[Dataset excerpts]

= = =

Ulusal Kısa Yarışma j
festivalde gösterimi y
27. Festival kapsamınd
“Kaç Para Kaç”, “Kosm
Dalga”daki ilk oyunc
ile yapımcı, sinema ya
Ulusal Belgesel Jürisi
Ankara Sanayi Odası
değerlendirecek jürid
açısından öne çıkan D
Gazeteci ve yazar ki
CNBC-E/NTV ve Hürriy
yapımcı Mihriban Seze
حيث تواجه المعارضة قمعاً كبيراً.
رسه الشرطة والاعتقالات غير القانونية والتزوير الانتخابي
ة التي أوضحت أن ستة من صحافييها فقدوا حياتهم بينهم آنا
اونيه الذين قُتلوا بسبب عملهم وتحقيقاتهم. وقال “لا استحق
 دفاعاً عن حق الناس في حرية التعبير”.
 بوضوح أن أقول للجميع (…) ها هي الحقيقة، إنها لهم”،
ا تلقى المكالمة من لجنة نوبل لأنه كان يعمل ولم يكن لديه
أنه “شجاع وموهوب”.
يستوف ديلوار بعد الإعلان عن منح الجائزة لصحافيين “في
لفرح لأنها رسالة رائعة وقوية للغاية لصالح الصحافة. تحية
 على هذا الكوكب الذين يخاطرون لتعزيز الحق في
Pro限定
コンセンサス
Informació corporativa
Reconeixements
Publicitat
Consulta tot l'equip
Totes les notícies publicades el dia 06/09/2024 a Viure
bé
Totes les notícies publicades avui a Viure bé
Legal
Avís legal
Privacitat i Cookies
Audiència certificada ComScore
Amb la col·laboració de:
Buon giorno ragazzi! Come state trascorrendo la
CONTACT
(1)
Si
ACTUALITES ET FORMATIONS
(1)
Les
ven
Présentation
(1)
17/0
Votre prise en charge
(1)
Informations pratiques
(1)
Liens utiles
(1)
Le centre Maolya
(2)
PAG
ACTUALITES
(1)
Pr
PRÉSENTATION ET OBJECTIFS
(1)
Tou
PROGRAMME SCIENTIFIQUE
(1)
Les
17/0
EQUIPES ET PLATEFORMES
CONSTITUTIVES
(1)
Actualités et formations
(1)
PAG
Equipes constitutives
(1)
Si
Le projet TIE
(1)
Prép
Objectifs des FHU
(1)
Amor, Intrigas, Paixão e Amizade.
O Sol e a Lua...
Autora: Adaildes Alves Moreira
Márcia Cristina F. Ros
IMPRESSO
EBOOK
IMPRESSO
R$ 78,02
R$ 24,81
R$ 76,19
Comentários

= = =

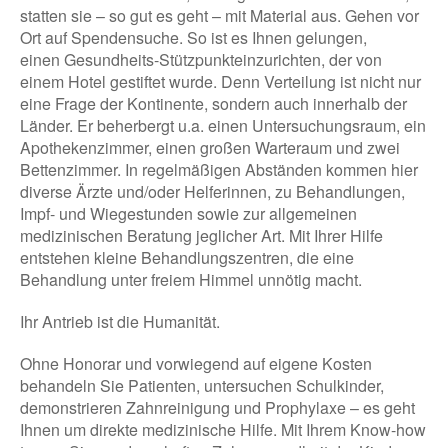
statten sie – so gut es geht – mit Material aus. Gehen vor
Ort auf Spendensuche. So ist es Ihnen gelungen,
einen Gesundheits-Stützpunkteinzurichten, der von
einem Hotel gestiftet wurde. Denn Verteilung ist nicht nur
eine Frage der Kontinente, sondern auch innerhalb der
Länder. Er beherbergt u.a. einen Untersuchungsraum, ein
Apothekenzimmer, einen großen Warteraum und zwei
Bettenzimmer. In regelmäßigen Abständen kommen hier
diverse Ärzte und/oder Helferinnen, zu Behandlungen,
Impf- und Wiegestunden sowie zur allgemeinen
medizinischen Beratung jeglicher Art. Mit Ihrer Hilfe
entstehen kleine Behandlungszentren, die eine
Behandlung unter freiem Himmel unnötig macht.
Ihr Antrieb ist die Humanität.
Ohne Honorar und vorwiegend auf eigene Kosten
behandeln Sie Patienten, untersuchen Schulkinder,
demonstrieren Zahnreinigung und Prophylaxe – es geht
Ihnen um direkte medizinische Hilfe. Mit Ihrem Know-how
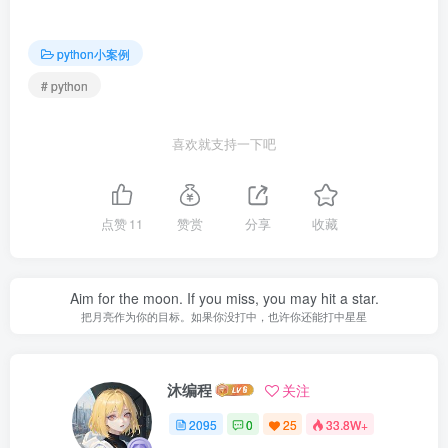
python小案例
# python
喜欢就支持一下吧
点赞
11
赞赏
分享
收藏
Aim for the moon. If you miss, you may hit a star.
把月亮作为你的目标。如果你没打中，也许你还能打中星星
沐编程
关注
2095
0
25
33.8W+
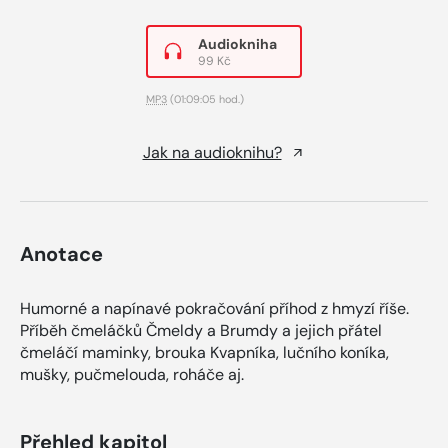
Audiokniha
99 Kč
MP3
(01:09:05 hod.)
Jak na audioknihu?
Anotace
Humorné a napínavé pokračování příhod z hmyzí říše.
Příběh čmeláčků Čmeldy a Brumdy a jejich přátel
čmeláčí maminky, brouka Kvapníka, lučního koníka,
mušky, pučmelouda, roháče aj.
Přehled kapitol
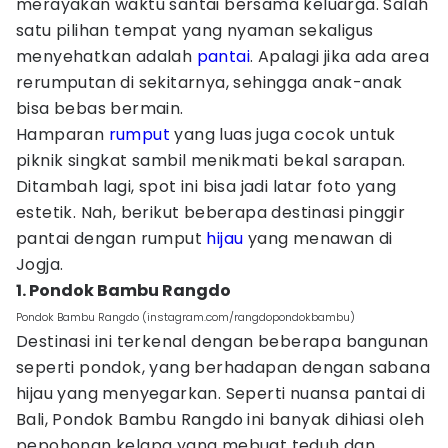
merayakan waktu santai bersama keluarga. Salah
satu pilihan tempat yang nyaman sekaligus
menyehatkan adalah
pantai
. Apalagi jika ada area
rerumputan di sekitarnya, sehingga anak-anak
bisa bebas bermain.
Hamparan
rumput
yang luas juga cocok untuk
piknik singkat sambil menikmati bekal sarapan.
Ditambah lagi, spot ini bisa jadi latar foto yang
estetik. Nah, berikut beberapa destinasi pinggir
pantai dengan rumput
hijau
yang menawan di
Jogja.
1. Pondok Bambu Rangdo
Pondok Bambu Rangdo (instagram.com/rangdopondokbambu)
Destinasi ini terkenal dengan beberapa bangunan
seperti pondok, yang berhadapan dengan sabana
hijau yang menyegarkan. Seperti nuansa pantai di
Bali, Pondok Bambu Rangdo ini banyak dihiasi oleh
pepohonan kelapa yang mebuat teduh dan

= = =

Over the whole listing above, give the number of lines in which "geht" occurs, and no other words.

[Completed exercise] 2